厳冬の凍てついた大地の底、地下に掘られた隠し通路を提灯の覚束無い明り一つを手にして政宗はただひたすら歩いていた。 足先から首元まで、しっかりと着込んではいるものの這い上がるような寒気は留めようも無く皮膚を冷やし、感覚を鈍くして行く。 吐き出す息も白く白く霞の様で、雪混じりの風がないだけで凍える寒さは地上と変わらない。薄暗く、しかも足場の悪い道筋に石が混ざり始め、 それがやがて石畳の様にしっかりと均されて小さな石室へと行き止まる。

しかし其処は行き止まりではなく、よくよく提灯を翳してみれば錯視を狙って壁がずれており、影がほんの僅か、歪んで奥へと伸びている。 身体半身を傾がせ、狭い隙間と言った方がいいような細い道を通り抜ければ、切り出した石を重ねて作った階段が室の天井へと伸び、 その先には木目の細い木製の蓋のような物が四角四面に嵌っていた。
取っ手はなく、僅かな窪みに指を引っかけ、左右にぐらぐらと揺らすと土埃を散らしながら板が外れると、今度は蝶番の付いた 鉄の戸が出て来て、面倒臭そうに政宗は舌打ちを零す。
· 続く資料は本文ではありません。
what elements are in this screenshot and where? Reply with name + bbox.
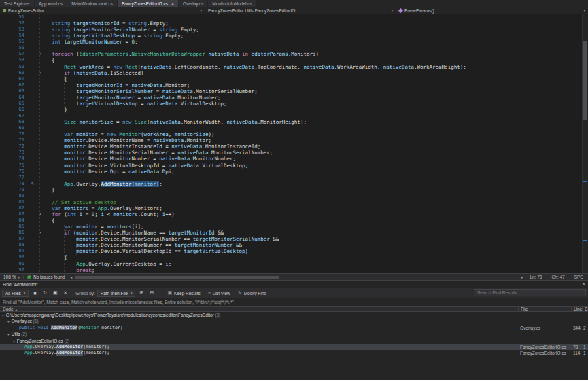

隠し通路ともなればそう簡単に入り口が分かってしまっては 元も子もないが、逃げる為でもなく頻繁に出入りする身としては毎回毎回同じ手順を繰り返すのは正直に面倒くさい。 今も片手にぶら下げた木製の蓋を投げ置く訳にも行かず(何せ後でまた同じ様にはめ込まなければいけないせいで)丁寧に階段の脇へと置くと、 提灯の柄を口に銜え、両手で思い切り押し上げる。

手の平から伝わる鉄の冷たさに指がかじかんで、思う様に力がはいらぬまま、銜えた柄に奥歯を立てながら、短く息を吸い込み思い切り腕を突っぱねて ようやくギシリ、と音を立てて押し戸が開く。 ばたん、と音を立てて反対側に開いた戸口から両手を伸ばし、板戸に手を這わせて身体を引き上げれば、 何の事は無い、至って普通の平屋作りの囲炉裏端だった。

雪を屋根から下ろさぬ所為で積雪の重さに梁が歪み、天井が斜めに歪んでいるが崩れる心配はとりあえず無さそうである。

「おやまァ、随分と奇妙な時間にお出でになったね、竜の旦那?」

囲炉裏端に座る佐助が、火掻き棒で炭に空気を混ぜる様に動かす手を止めて笑みも無く言う姿を横目に、 冷えた空気が吹き上げるのを遮る様に政宗は鉄の押し戸を元の様に閉ざす。 そうすると奇麗に並んだ飴色の板間にあった四角四面の穴は元からなかった様に奇麗に消えてしまう。 銜えていた提灯の柄を手に持ち直し、中の蝋燭の揺らぐ火元へ息を吹きかけ消してから、囲炉裏の傍から離して置くと いつの間にか乾いてしまった唇をべろりと舐める。 犬のようなその仕草に、佐助が眉を潜めたが知った事かと素知らぬ顔。

忍び屋敷でもないというのに手の込んだ隠し通路の入り口の上に、春に摘んだ虫除けの草を編み込んだ薄っぺらい座布団を乗せ 、胡座をかいて漸く人心地付いた様に短く息を吐く政宗の傍へ、慣れた様に煙草盆を押し遣りながら佐助は腕を伸ばして直ぐ傍に摘んでおいた薪を 囲炉裏の中へと焼べて、また火掻き棒をぐるりと動かす。
その腕には真白な晒が巻かれ、同様に上手いこと折曲げられず崩した足、その膝頭から踝の上までも同じ様に晒が巻かれている。 炭の匂いに混ざるのは血止めと毒消しの鼻に付く匂いで、いい加減その匂いにも慣れた政宗は煙管に煙草の葉を詰めながら じろじろと佐助の手足を眺め、詰まらなそうに鼻を鳴らした。

「大分良さそうじゃねェか。血の匂いが薄れて晒も汚れなくなった」
「ま、お陰様で。一時は死ぬかと思ったんだけどねー、悪運が強いみたいでどうにも、」

下らない世間話だ。目蓋を伏せて政宗を一瞥もせず、火の具合を見ている佐助の頬は囲炉裏の炎に照らされて 赤く染まってはいるが、首筋から着物の下へ続く皮膚は色を無くして、白く、青く、血の気が感じられぬ程固く張りつめている。

「阿呆鳥が、」

火を落とした煙管から、炭の匂いとも、毒消しの匂いとも違う紫煙がぷかりと立ち上る。 薄い唇から吐き出される紫煙をちらりと見遣った佐助が、煙管を銜える政宗の唇から切れ長の、吊り上がった眦に目を向けた。 寒い中から温かな所へ出て来た所為で、その薄い皮膚が赤々と血の色を透かす下瞼を、じっと見詰める。

「吹雪の中、鳴きもせずに戻ってきたぜ。手前を落としてからぱったり姿を見せなかったが」

庭の楡の木に止まって俺の顔見るなり何処ぞへ飛んでいきやがった。

たかが鳥如き、しかも忍びが使う獣ともなれば野の獣のようにはいかぬであろう事を知っている筈なのに、 目が合った瞬間飛び立ってしまったのが甚く気に入らないらしい政宗の声に思わず佐助は笑ってしまった。